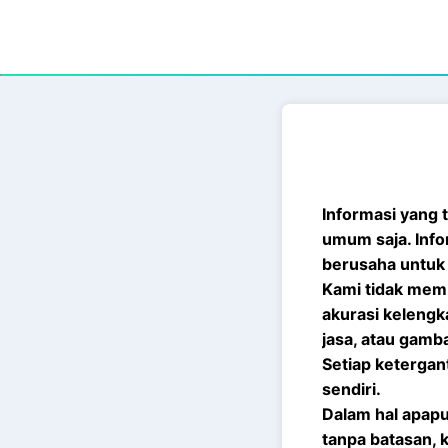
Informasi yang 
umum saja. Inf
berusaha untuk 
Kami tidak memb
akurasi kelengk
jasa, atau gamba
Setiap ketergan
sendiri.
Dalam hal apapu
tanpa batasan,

◆ ◆ ◆ ◆

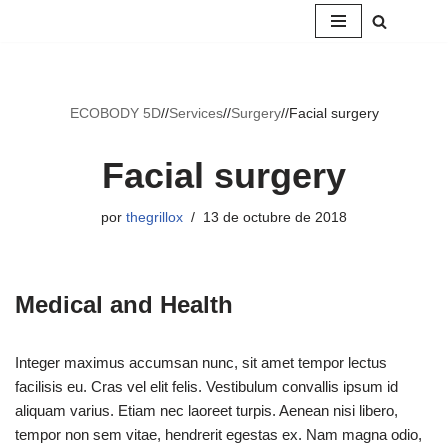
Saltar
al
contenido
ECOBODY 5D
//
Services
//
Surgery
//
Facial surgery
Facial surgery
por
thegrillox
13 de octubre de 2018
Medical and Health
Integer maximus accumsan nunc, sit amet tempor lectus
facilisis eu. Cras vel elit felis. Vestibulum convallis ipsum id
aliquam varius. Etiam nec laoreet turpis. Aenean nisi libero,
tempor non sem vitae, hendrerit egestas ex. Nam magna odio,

◆ ◆ ◆ ◆

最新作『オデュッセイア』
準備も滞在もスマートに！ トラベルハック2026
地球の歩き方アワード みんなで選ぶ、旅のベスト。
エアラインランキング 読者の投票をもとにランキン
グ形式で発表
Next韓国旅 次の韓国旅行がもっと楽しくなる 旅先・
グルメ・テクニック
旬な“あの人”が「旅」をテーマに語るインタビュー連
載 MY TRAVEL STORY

◆ ◆ ◆ ◆

YOUR GOAL: Give the number of lines in the data that contain "tempor", with no other words.

TASK RESULT: 2